Шрифт:
Закладка:
…Вначале всё было, как во сне. Королевская капелла, кольца на перстах, благословения, ночь, полная жарких объятий, неумелость гречина, вызвавшая насмешку молодой жены, большой дом в Эстергоме, который тесть щедрой рукой подарил своему зятю и любимой дочери.
Спустя седмицу Авраамка по поручению Коломана отъехал в Восточную Марку[226], когда же воротился, успешно проведя мирные переговоры с герцогом Леопольдом, то уразумел, что дома его не особенно и ждали.
Юную Ксиллу он застал в объятиях одного из баронов.

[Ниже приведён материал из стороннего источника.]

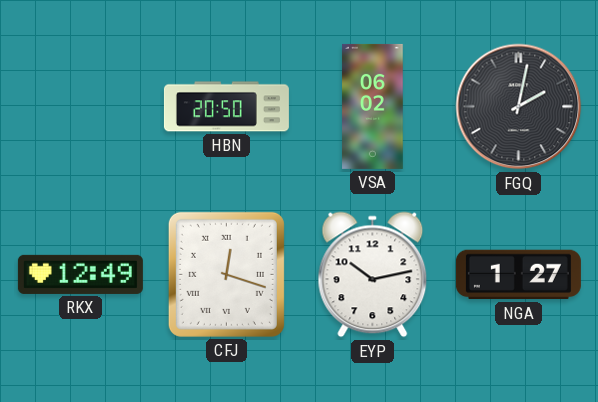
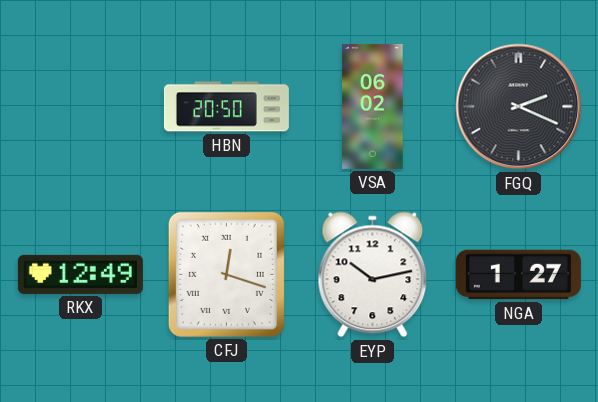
FGQ: 2:02 -> 2:19
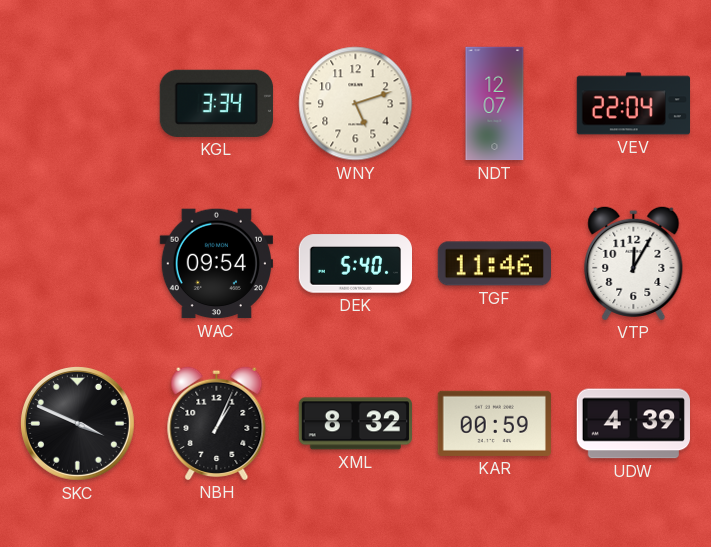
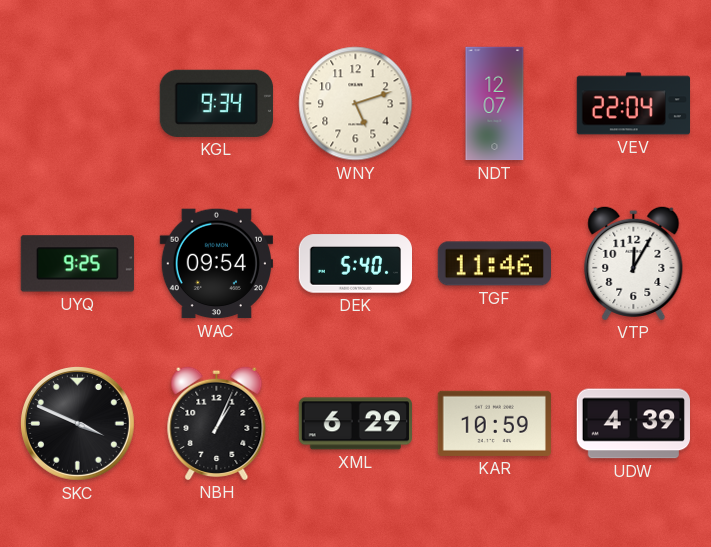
KGL: 3:34 -> 9:34
UYQ: none -> 9:25
XML: 8:32 -> 6:29
KAR: 00:59 -> 10:59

Второй барон, завернувшийся в простыню, храпел по соседству у окна.
Оторопело остановившись в дверях, Авраамка тупо взирал на открывшуюся перед его глазами картину.

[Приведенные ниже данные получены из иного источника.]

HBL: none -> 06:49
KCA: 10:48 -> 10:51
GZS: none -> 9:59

Ксилла первой пришла в себя. Отстранив готового броситься на гречина с мечом любовника, она наскоро натянула на плечи лёгкий восточный халатик и, взяв гречина за руку, вывела его в переход.
– Я стала тебе женой, но я – мадьярка и дочь барона, тогда как ты безроден, некрасив и совершенно не умеешь вести себя с женщиной. Поэтому… Хочу с тобой договориться. Отныне я буду иметь любовников и жить, с кем захочу. Не с тобой. Ты же получил от моего отца деньги и наследство. И может, титул получишь. Теперь оставь меня.
Авраамка, кривя в презрении уста, глянул на хорошенькую ведьмицу, грустно вздохнул и поклялся себе в том, что никогда более не переступит порог этого дома.
Он воротился в прежнее своё жильё. Потянулись обычной чередой дни и месяцы, так, будто ничего не случилось и не изменилось.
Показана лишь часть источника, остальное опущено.